Sean O’Brien’s return to the Ireland set-up for the first time in a year came as no surprise to Joe Schmidt, despite the back-rower’s struggles with injuries that kept him out of a landmark campaign.
The Tullow Tank is out of the repair shed and ready to rumble once more, named as Ireland’s openside flanker for tomorrow’s Guinness Series Test at the Aviva Stadium against Argentina.
A multitude of injuries had kept him sidelined during an epic season for both Leinster and Ireland and led some to wonder whether the 31-year-old’s battered body could make an effective comeback.
“I’m not surprised,” Schmidt said yesterday, “he’s a stubborn man and once he’s made his mind up about getting back to where he needs to be, he commits fully to things and all I can say is we’re delighted to get him back on board.”
O’Brien did not take offence at the description of him by the Ireland head coach but embraced it.
“I’m stubborn in terms of I know what I want to achieve in my career,” he said. “Obviously, going through what I’ve done in the last year, I suppose I’ve assessed where I am and where I want to be. Starting from now and in the future.
“I’ve set myself little goals and I don’t want to take a step back from that.

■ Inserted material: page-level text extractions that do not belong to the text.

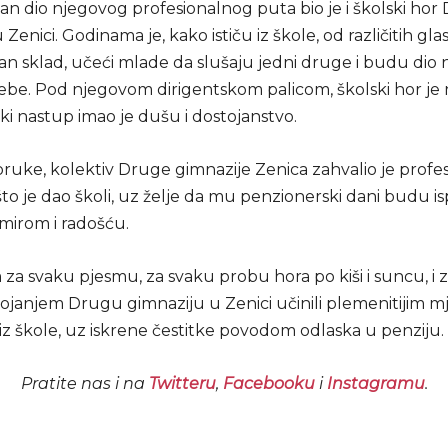
an dio njegovog profesionalnog puta bio je i školski hor
 Zenici. Godinama je, kako ističu iz škole, od različitih gla
dan sklad, učeći mlade da slušaju jedni druge i budu dio
ebe. Pod njegovom dirigentskom palicom, školski hor je
aki nastup imao je dušu i dostojanstvo.
oruke, kolektiv Druge gimnazije Zenica zahvalio je profe
to je dao školi, uz želje da mu penzionerski dani budu i
 mirom i radošću.
za svaku pjesmu, za svaku probu hora po kiši i suncu, i z
tojanjem Drugu gimnaziju u Zenici učinili plemenitijim m
 iz škole, uz iskrene čestitke povodom odlaska u penziju.
Pratite nas i na
Twitteru
,
Facebooku
i
Instagramu
.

“I want to keep building nicely.
“That’s the stubborn part, where I won’t give in to it. I want to get back to being one of the best players.”
O’Brien may be one of the best players around but he has also missed significant moments of which he would have been a part but for injury, including the 2015 World Cup quarter-final loss to Argentina, the historic first victory over the All Blacks in 2016 and last season’s Grand Slam as well as Leinster’s European and PRO14 double.
Yet, he takes a forward-facing view of missed opportunities.
“There’s loads of stuff like that drives you on and, again, everything the lads did last year, the same opportunities are there again, to go and repeat that, or get to that level again and that’s something I want to strive for.
“It’s just part of my DNA sticking it out and getting back at it.
“Obviously, you have mixed emotions when there’s stuff that happened, like last year. You are so happy for the lads, the effort they’ve put in because you know what they’ve done to get there, how hard they’ve worked, the hours they put in every day. Then, to finally get to that place is brilliant for them.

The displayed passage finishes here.